### Your goal
For each line below that contains the string "Аральского", copy that line.

### Screenshot grounding data

━━━━━━━━━━━━━━━━━━━━

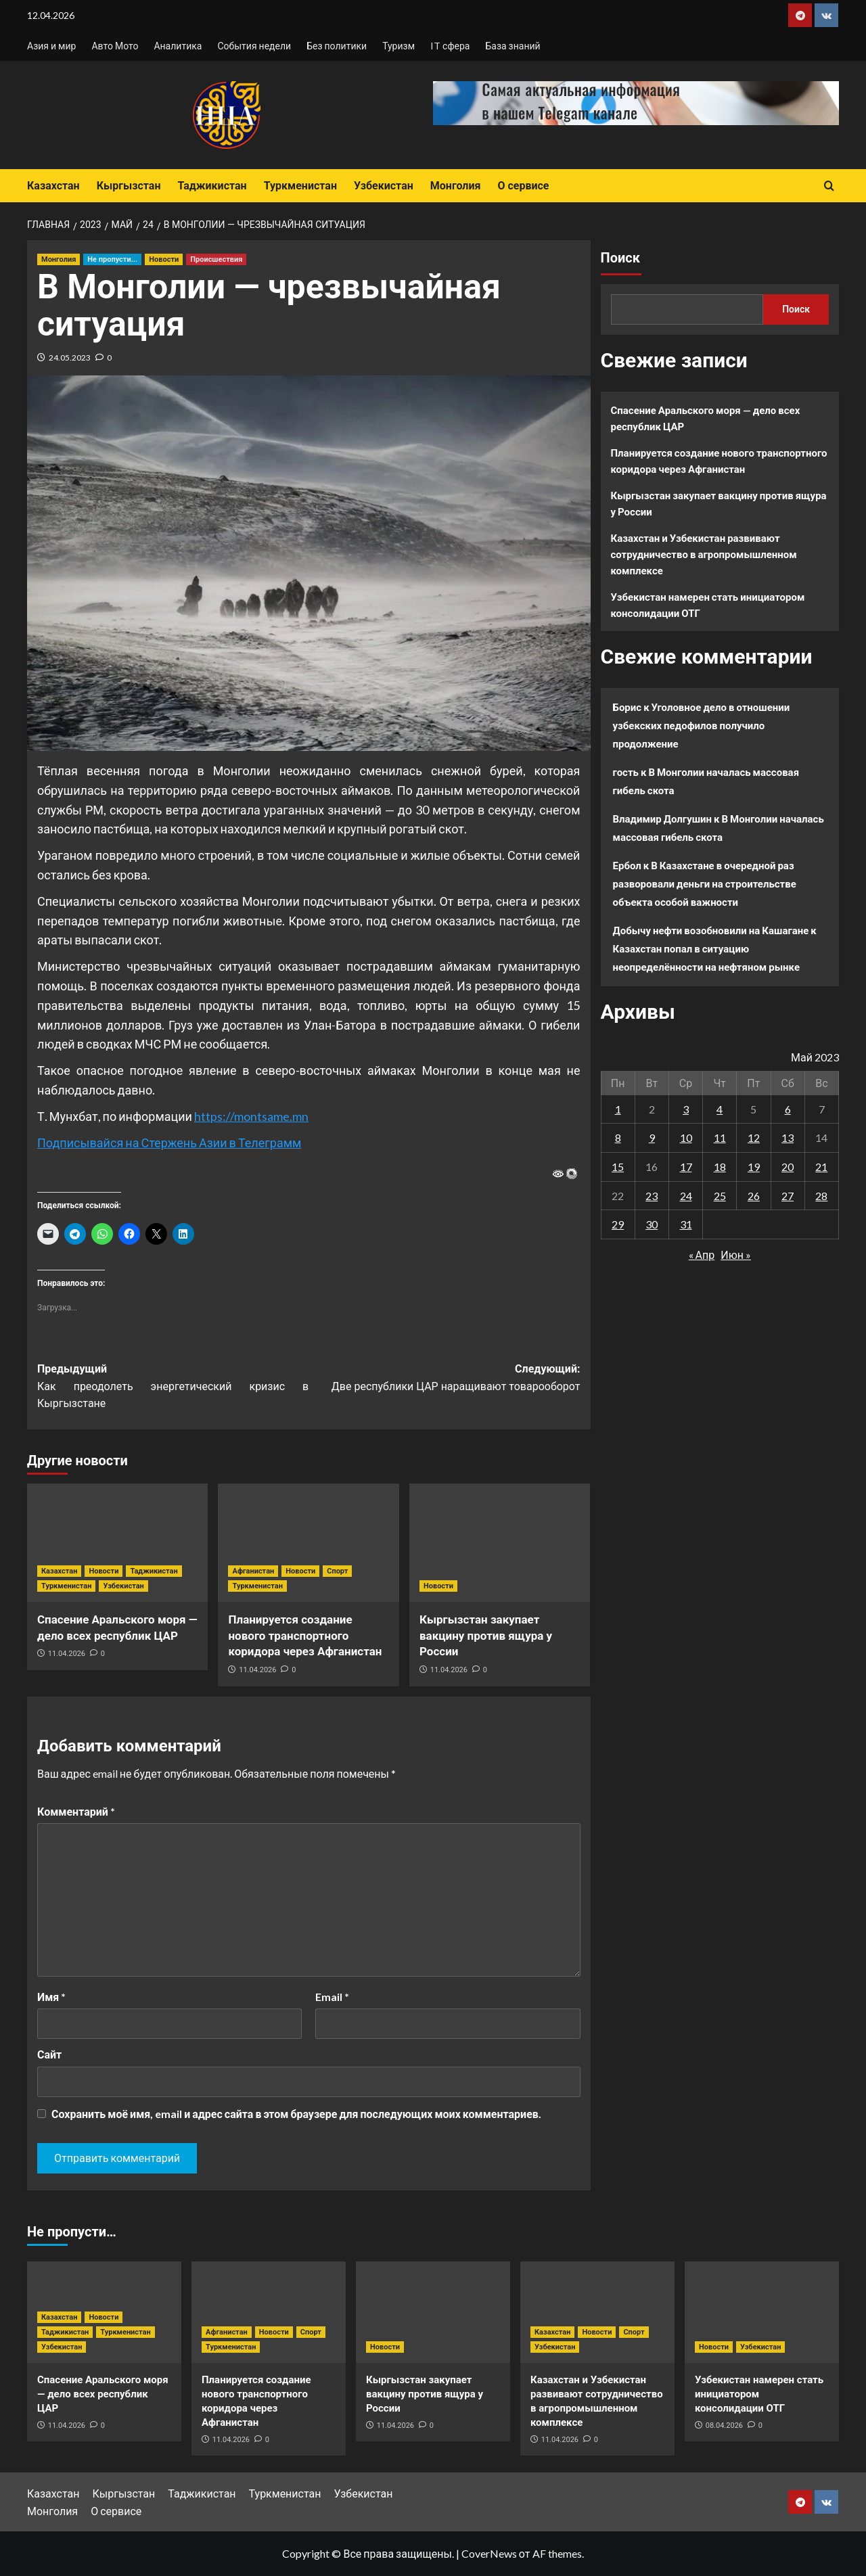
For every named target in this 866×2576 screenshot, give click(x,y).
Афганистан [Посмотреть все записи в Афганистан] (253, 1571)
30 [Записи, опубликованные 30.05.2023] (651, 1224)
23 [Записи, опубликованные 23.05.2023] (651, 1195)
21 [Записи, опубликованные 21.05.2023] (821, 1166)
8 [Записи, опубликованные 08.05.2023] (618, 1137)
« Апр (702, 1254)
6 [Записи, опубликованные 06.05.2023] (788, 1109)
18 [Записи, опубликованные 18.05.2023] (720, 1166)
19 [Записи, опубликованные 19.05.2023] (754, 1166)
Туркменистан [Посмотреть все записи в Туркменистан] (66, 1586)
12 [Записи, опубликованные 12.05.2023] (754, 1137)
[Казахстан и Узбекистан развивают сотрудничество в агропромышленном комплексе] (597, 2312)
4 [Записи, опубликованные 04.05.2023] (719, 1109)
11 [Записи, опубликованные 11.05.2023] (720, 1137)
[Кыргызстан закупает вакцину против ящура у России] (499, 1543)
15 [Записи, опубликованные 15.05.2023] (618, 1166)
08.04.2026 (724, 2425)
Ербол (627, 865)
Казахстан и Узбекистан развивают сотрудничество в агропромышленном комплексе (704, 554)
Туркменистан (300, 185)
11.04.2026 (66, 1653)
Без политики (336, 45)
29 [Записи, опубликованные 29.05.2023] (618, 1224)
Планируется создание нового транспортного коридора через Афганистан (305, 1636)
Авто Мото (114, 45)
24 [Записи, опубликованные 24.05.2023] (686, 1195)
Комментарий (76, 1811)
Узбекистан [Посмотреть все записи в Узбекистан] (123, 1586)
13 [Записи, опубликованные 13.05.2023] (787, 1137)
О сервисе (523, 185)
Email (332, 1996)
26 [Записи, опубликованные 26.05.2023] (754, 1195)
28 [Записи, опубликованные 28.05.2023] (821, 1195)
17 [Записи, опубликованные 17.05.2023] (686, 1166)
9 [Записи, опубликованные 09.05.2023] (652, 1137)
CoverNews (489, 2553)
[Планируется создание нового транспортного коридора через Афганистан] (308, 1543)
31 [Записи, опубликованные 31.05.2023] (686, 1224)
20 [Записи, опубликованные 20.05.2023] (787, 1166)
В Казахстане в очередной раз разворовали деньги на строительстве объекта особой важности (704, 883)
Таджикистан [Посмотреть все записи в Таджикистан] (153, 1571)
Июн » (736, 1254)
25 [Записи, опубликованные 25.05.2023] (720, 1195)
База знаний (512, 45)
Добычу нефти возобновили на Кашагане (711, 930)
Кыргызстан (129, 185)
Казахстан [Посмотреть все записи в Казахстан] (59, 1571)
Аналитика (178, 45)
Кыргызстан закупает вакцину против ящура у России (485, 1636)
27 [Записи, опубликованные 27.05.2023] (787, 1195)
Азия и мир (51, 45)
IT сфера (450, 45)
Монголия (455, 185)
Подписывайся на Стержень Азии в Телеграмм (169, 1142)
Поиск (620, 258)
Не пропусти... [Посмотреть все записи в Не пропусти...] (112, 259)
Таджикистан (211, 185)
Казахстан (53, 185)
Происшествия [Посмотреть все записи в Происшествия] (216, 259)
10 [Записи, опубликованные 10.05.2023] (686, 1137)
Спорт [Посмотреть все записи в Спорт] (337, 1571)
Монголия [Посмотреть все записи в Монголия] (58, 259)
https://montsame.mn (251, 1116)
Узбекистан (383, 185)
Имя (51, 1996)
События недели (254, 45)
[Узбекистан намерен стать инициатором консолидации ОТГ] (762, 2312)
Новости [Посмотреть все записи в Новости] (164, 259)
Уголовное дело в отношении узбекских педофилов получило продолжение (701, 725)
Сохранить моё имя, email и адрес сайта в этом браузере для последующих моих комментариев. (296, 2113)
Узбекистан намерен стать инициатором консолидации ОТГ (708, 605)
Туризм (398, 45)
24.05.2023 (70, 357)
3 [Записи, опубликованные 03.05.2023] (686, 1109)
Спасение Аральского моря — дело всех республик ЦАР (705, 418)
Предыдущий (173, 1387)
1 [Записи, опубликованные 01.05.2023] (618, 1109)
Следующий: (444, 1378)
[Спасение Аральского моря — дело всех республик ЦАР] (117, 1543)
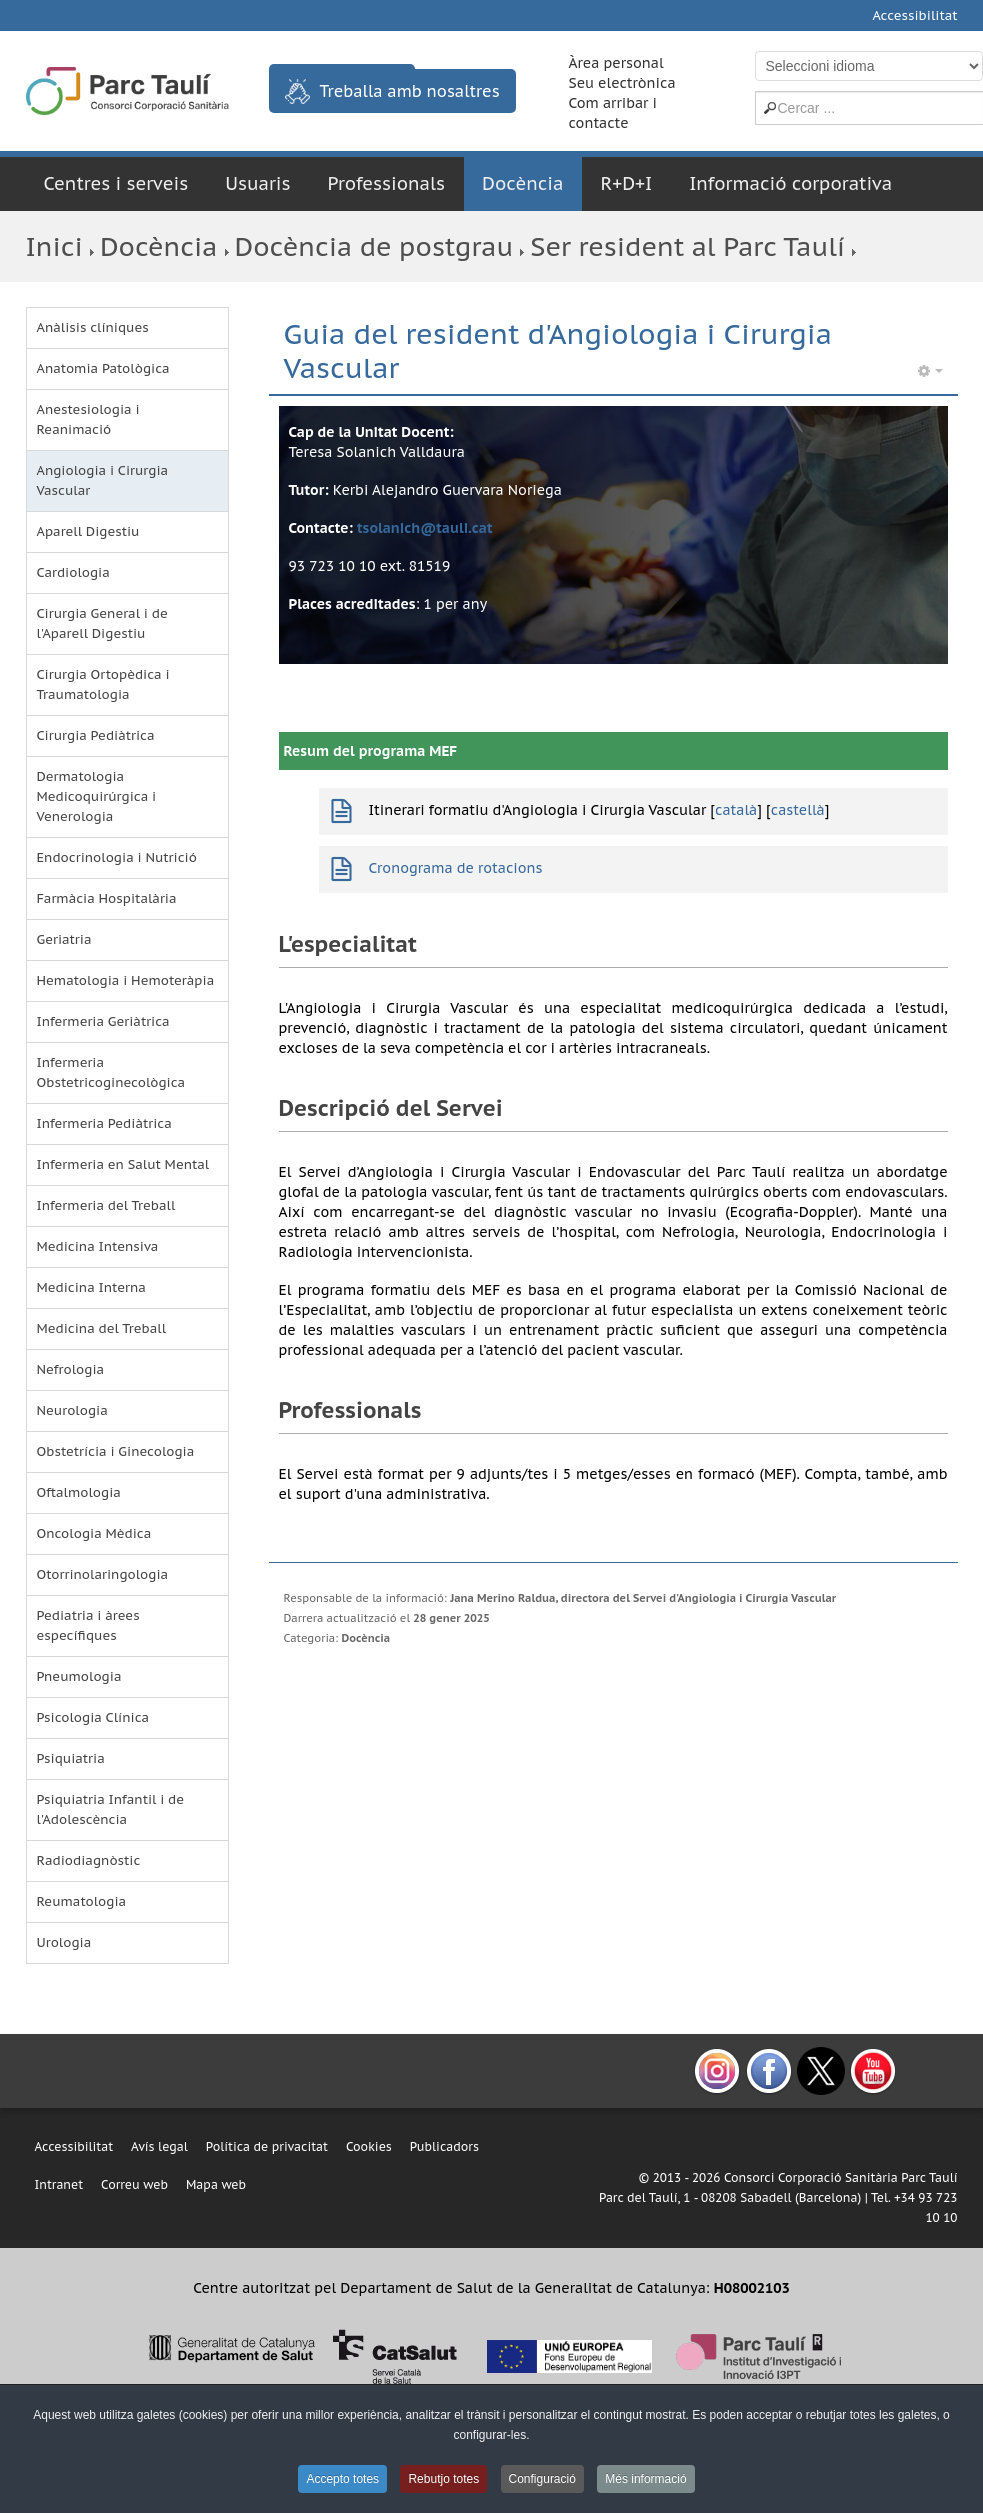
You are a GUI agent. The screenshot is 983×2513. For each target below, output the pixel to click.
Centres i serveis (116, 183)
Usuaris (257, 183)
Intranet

━━━━━━━━━━━━━━━━━━━━

### Written answer
Спасение Аральского моря — дело всех республик ЦАР (705, 418)
[Спасение Аральского моря — дело всех республик ЦАР] (117, 1543)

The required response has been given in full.